[Transcribed page contents]

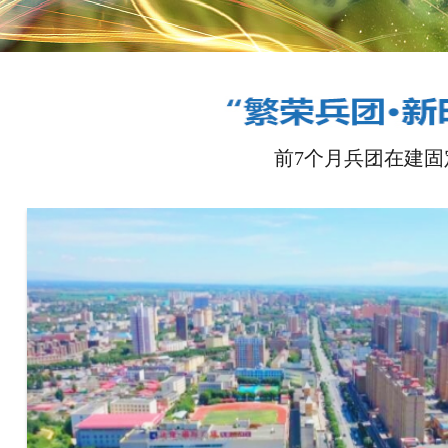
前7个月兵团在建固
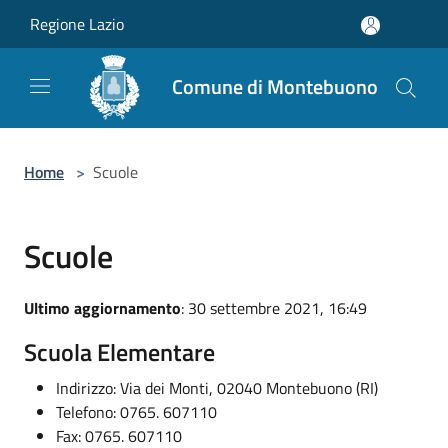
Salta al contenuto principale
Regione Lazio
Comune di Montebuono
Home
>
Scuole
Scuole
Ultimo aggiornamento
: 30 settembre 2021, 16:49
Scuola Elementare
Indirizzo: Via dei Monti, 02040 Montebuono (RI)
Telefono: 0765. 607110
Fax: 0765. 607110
* * *
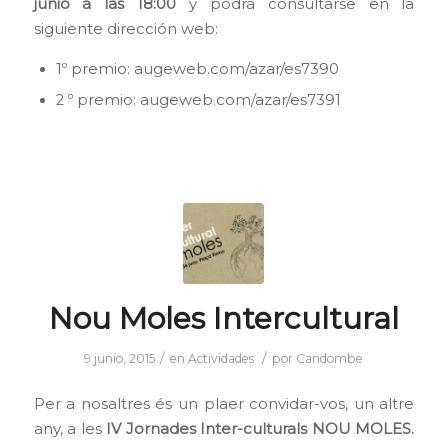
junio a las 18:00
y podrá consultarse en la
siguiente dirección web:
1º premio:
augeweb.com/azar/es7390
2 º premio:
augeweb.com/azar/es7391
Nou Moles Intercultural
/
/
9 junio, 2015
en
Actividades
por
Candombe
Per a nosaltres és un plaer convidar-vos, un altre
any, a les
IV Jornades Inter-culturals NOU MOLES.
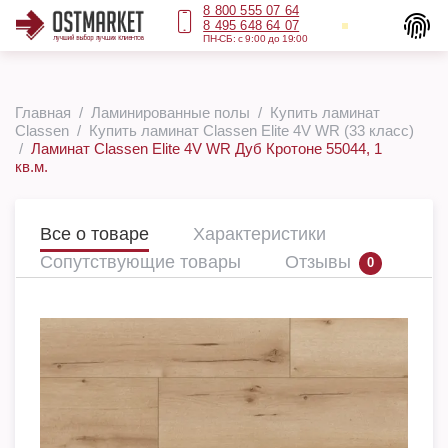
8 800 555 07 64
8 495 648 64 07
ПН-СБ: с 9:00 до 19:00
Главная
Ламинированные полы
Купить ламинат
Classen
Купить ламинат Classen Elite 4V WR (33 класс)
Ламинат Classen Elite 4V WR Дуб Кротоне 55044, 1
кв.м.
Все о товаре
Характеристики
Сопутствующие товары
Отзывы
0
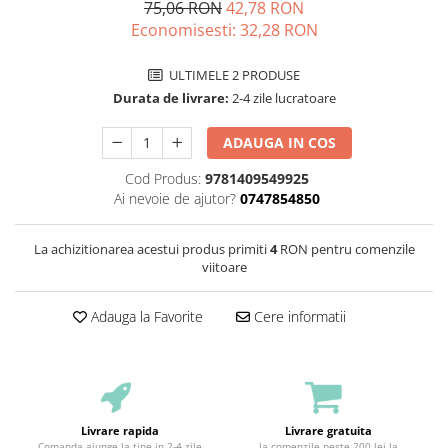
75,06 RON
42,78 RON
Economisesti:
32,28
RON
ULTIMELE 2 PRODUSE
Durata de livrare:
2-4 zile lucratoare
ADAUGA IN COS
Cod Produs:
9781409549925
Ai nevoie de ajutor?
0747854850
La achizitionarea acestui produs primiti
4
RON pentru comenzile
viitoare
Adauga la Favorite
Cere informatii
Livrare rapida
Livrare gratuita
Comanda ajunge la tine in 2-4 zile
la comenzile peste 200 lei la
* * *
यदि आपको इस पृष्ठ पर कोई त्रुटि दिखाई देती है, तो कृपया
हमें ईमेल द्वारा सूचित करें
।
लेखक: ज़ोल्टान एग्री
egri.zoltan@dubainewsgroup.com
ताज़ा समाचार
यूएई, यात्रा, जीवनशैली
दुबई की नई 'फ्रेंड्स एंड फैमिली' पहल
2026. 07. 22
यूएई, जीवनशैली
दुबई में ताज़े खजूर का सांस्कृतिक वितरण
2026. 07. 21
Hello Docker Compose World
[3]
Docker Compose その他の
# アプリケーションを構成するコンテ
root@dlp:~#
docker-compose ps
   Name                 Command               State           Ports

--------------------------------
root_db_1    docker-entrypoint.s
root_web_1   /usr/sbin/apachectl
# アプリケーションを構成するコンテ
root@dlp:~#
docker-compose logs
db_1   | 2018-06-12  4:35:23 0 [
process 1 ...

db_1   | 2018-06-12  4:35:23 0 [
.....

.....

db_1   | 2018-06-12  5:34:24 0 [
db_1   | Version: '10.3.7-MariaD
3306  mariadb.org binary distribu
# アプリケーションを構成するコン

→ ASSIGNMENT: The required output is every line above that contains the string "augeweb".

→ RESULT:
augeweb.com/azar/es7390
augeweb.com/azar/es7391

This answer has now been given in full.